Structured Outputs with Vercel's AI SDK

Often the thing that you want to get back from your LLM is not text but some kind of object.

You might want to scan a bank statement for multiple properties, like the account number and the balance.

The most efficient way to do this is with structured outputs.

This lets you ask the LLM a question, tell it what format you want the answer in, and then it will send you that information in that format.

In this example, we're going to ask the LLM for a recipe. We want the recipe name, an array of ingredients, and an array of steps that the chef needs to take to make the recipe.

{
  "recipe": {
    "name": "Chocolate Cake",
    "ingredients": [
      {
        "name": "flour",
        "amount": "2 cups"
      },
      {
        "name": "sugar",
        "amount": "2 cups"
      }
      // ...
    ],
    "steps": [
      "Preheat the oven to 350 degrees F.",
      "Mix the flour, sugar, cocoa powder, baking powder, baking soda, and salt in a large bowl."
      // ...
    ]
  }
}

Scrollycoding

The first step is to create a zod schema that describes the data type that we want to get back from the LLM.

If you've never seen zod before, I have a free tutorial on my sister site, Total TypeScript.

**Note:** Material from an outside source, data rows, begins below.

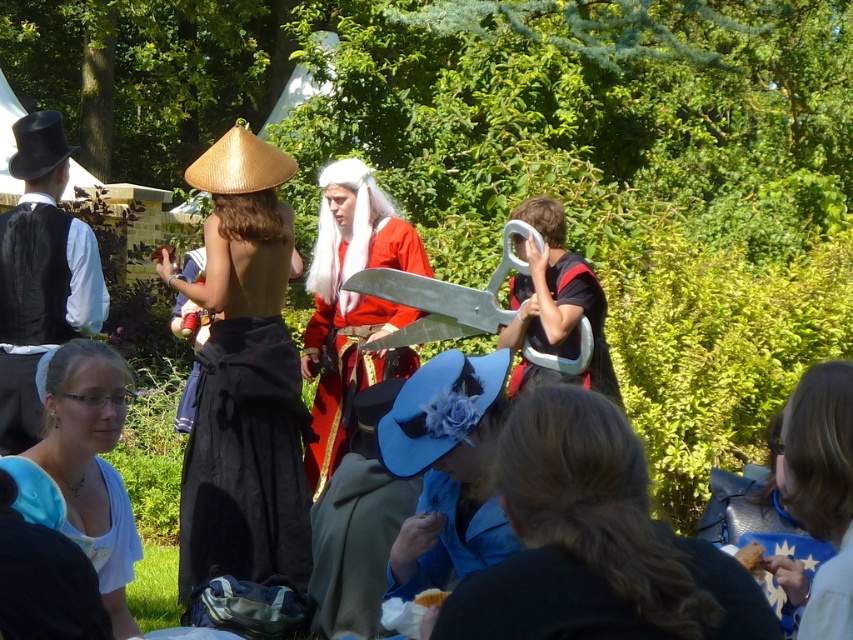 Question: Is blue fabric hat at lower center closer to camera compared to red velvet dress at center?

Choices:
 (A) yes
 (B) no

Answer: (A)

Question: Which of these objects is positioned closest to the blue fabric hat at lower center?

Choices:
 (A) blue fabric hat at lower right
 (B) matte black scissors at center
 (C) blue fabric robe at lower center
 (D) black velvet vest at left

Answer: (C)

Question: Which object appears closest to the camera in this image?

Choices:
 (A) blue fabric robe at lower center
 (B) blue satin hat at center

Answer: (A)

Question: Is red velvet dress at center thinner than matte black scissors at center?

Choices:
 (A) yes
 (B) no

Answer: (B)

Question: Can you confirm if bamboo hat at center is positioned above blue fabric shirt at lower left?

Choices:
 (A) no
 (B) yes

Answer: (B)

Question: Among these objects, which one is farthest from the camera?

Choices:
 (A) matte black scissors at center
 (B) bamboo hat at center
 (C) blue fabric hat at lower right
 (D) blue satin hat at center

Answer: (A) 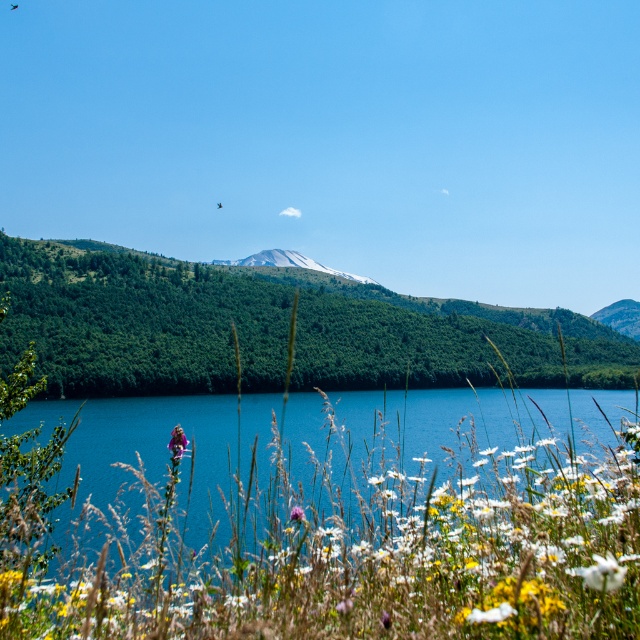 Question: Is blue water at center bigger than smooth gray rock at upper right?

Choices:
 (A) yes
 (B) no

Answer: (A)

Question: Is green leafy hillside at center below blue water at center?

Choices:
 (A) yes
 (B) no

Answer: (B)

Question: Estimate the real-world distances between objects in this image. Which object is farther from the white fluffy flower at lower center?

Choices:
 (A) white fluffy flower at center
 (B) smooth gray rock at upper right
 (C) snowy rock mountain at center

Answer: (B)

Question: Does white fluffy flower at lower center have a smaller size compared to white fluffy flower at center?

Choices:
 (A) yes
 (B) no

Answer: (B)

Question: Which point is closer to the camera?

Choices:
 (A) (408, 445)
 (B) (624, 310)

Answer: (A)

Question: Which point is closer to the camera?

Choices:
 (A) (637, 304)
 (B) (276, 252)

Answer: (B)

To describe the recipe shape that we have here the zod schema would look like this:

We can pass this schema directly to the generateObject function from the AI SDK.

I've also added a simple system prompt here to give the AI some context as to what we're doing.

The result that comes back contains a property called object which contains our recipe.

Thanks to TypeScript being clever, we also get type-safe access to the name, ingredients, and steps.

import { z } from "zod";

const schema = z.object({
  recipe: z.object({
    name: z.string(),
    ingredients: z.array(
      z.object({
        name: z.string(),
        amount: z.string(),
      }),
    ),
    steps: z.array(z.string()),
  }),
});

Describing Properties

But we're not quite done here. We should provide the AI with more information about what each individual property means.

Currently, all it's got to go on are name, ingredients, and steps.

We can do this by adding zod's describe function on each property.

const schema = z.object({
  recipe: z.object({
    name: z
      .string()
      .describe("The title of the recipe"),
    ingredients: z
      .array(
        z.object({
          name: z.string(),
          amount: z.string(),
        }),
      )
      .describe(
        "The ingredients needed for the recipe",
      ),
    steps: z
      .array(z.string())
      .describe("The steps to make the recipe"),
  }),
});

Now it's clear to the AI what we're asking for from each property. This is especially useful when the property names are not that descriptive.

And finally, we can pass a schemaName property to the generateObject function:

const { object } = await generateObject({
  model,
  system:
    `You are helping a user create a recipe. ` +
    `Use British English variants of ingredient names, like Coriander over Cilantro.`,
  schemaName: "Recipe",
  schema,
  prompt,
});

Let's give this a go and see what outputs we get. Let's ask how to make Baba Ganoush.

const recipe = await createRecipe(
  "How to make baba ganoush?",
);

console.dir(recipe, { depth: null });

When we run this, we're going to get back a recipe for Baba Ganoush.

pnpm run example v 08

{
  "name": "Baba Ganoush",
  "ingredients": [
    { "name": "Aubergine", "amount": "2 large" },
    { "name": "Tahini", "amount": "3 tablespoons" }
    // ...
  ],
  "steps": [
    "Preheat the oven to 200°C (400°F).",
    "Pierce the aubergines several times with a fork."
    // ...
  ]
}

And there we go, that's how you get structured outputs from the AI SDK.